**PROBLEM DESCRIPTION**
Begin at the line with "Νέα του Σ.Ε.Π.Κ." and write out every line after it, exactly, through the last line below, adding nothing.

···

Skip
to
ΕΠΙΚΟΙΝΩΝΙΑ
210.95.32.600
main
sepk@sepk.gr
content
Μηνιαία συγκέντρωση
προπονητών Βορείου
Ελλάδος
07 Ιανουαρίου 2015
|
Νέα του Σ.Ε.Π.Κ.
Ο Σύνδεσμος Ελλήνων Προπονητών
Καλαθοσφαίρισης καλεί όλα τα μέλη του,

···

**TASK SOLUTION**
Νέα του Σ.Ε.Π.Κ.
Ο Σύνδεσμος Ελλήνων Προπονητών
Καλαθοσφαίρισης καλεί όλα τα μέλη του,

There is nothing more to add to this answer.